しかし、だからといって本当に何も食べていないわけでもなかった。驚くべき事に、ロイはまったくもって甲斐甲斐しい事に、「この実は食べられる」「この草は煮出して繊維をたたき出して固めれば食べられる」「この根は味は淡白だが栄養価は高い」だの…ちょこちょこと色々探し出してきてはエドワードに与えていたからだ。おかげでエドワードはただ漫然としていただけだ。さすがに用を足すのは自分でしたが、それだって手伝おうかといわれたくらいである。無論冗談じゃないと拒否したが、滲む気配が本気を伝えさせていささか憂鬱になったのは昨日の話。
「…マメな男だな」
感想が己の劣等感を抉る事にも気付かず、エドワードはぽつりと呟いた。
あれなら確かに女にももてそうだ。あそこまで気遣われて気を悪くする人間はそうそういない。
返る答えなど当然あるはずがなく、ただ春のやわらかな微風だけがエドワードの頬を撫でていった。
「………」
昨夜、いや今朝だろうか。寒さを感じて目がさめた気がする。だが、その後、しっかりと抱き寄せられた。暖かくて安心できてまた眠ってしまったが、―――あれは、どういう事なんだろう。
彼は自分の事を一体なんだと思っているのだろう。
何だと思っていたなら、あんな風にするのだろう。
「……わかんね…」
守られているようで―――あんな安心を感じたのは恐ろしく久しぶりの事だった。嵐から自分を守る庇を捨てたのは自分自身で、それを後悔する事はないけれど、それでも…。
「…。……優しいのなんて、…反則だろ?」
エドワードは、ここにロイがいないのをいいことにそう呟いた。
相変わらず時間の経過はわからなかった。
大分経ったような気もするのだが、ロイは戻らない。

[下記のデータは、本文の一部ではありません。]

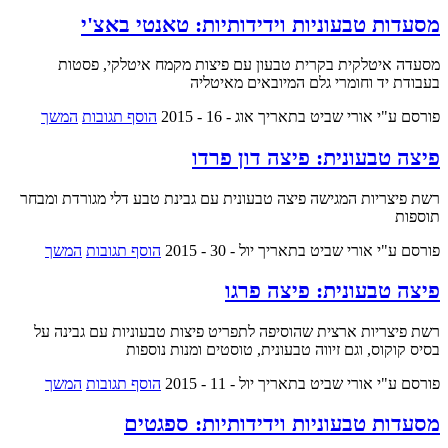
מסעדות טבעוניות וידידותיות: טאנטי באצ'י
מסעדה איטלקית בקרית טבעון עם פיצות מקמח איטלקי, פסטות
בעבודת יד וחומרי גלם המיובאים מאיטליה
פורסם ע"י אורי שביט
בתאריך אוג - 16 - 2015
הוסף תגובות
המשך
פיצה טבעונית: פיצה דון פרדו
רשת פיצריות המגישה פיצה טבעונית עם גבינת טבע דלי מגורדת ומבחר
תוספות
פורסם ע"י אורי שביט
בתאריך יול - 30 - 2015
הוסף תגובות
המשך
פיצה טבעונית: פיצה פרגו
רשת פיצריות ארצית שהוסיפה לתפריט פיצות טבעוניות עם גבינה על
בסיס קוקוס, וגם זיווה טבעונית, טוסטים ומנות נוספות
פורסם ע"י אורי שביט
בתאריך יול - 11 - 2015
הוסף תגובות
המשך
מסעדות טבעוניות וידידותיות: ספגטים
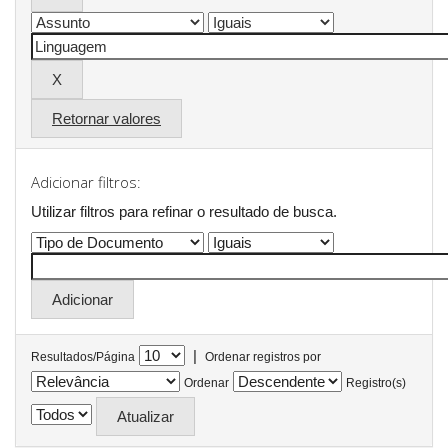
Retornar valores
Adicionar filtros:
Utilizar filtros para refinar o resultado de busca.
|
Resultados/Página
Ordenar registros por
Ordenar
Registro(s)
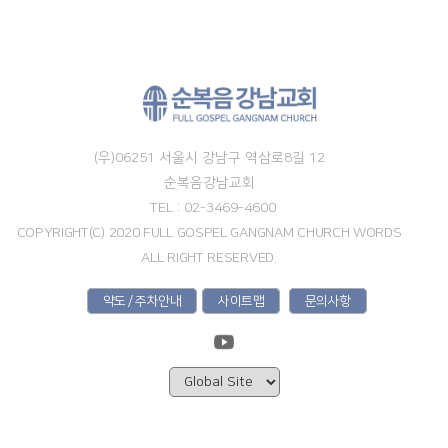
(우)06251 서울시 강남구 역삼로8길 12
순복음강남교회
TEL : 02-3469-4600
COPYRIGHT(C) 2020 FULL GOSPEL GANGNAM CHURCH WORDS
ALL RIGHT RESERVED.
약도 / 주차안내
사이트맵
문의사항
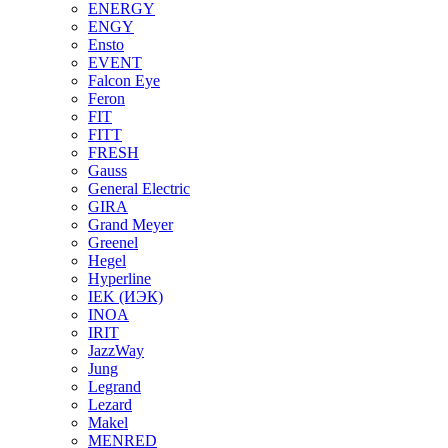
ENERGY
ENGY
Ensto
EVENT
Falcon Eye
Feron
FIT
FITT
FRESH
Gauss
General Electric
GIRA
Grand Meyer
Greenel
Hegel
Hyperline
IEK (ИЭК)
INOA
IRIT
JazzWay
Jung
Legrand
Lezard
Makel
MENRED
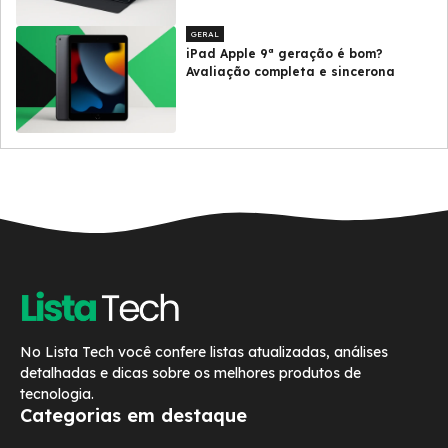
GERAL
iPad Apple 9ª geração é bom?
Avaliação completa e sincerona
No Lista Tech você confere listas atualizadas, análises
detalhadas e dicas sobre os melhores produtos de
tecnologia.
Categorias em destaque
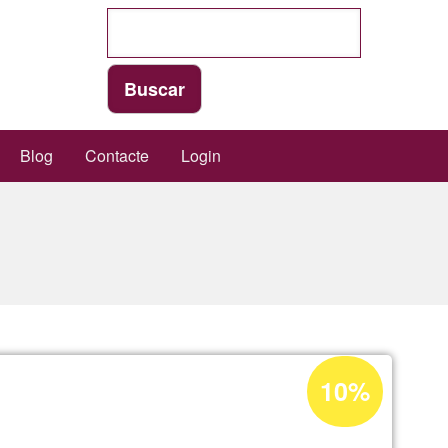
Blog
Contacte
Login
Porcentaje
10%
de
aceptación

段々エドワードの心に不安が満ちてくる。
「……おっせぇよ…」
切り株に腰掛けたまま、両手を下につき、彼はぐいと伸びをした。ずっと同じ姿勢でいると体が固くなってしまって困る。
「……なにやってんだよ…」
口を尖らせ、エドワードはさらに背中を伸ばす。かなり体が固くなっていた。
「…っ」
と、そのまま、彼はバランスを崩して地面に転げ落ちる。
「っ…、いて…」
自分が今どうなっているのかわからず、彼は手探りで切り株を探し立とうとする。しかしどうしたわけだかなかなかうまくいかず、何度ももがくことに。
しばらくそうやってもがいていたエドワードだが、段々無気力になってきて、そのままごろんと草の上に寝転んだ。
「………馬鹿大佐…」
そのまま包帯の下目を閉じる。
「……早く帰って来いよな。…いつまで道探してんだよ…」
ぶつくさ文句を言いつつ、彼はごろごろと草の上で転がった。胸いっぱいに広がる土の匂い、若草の匂い、花の匂い。虫の声、鳥の声、…水の音。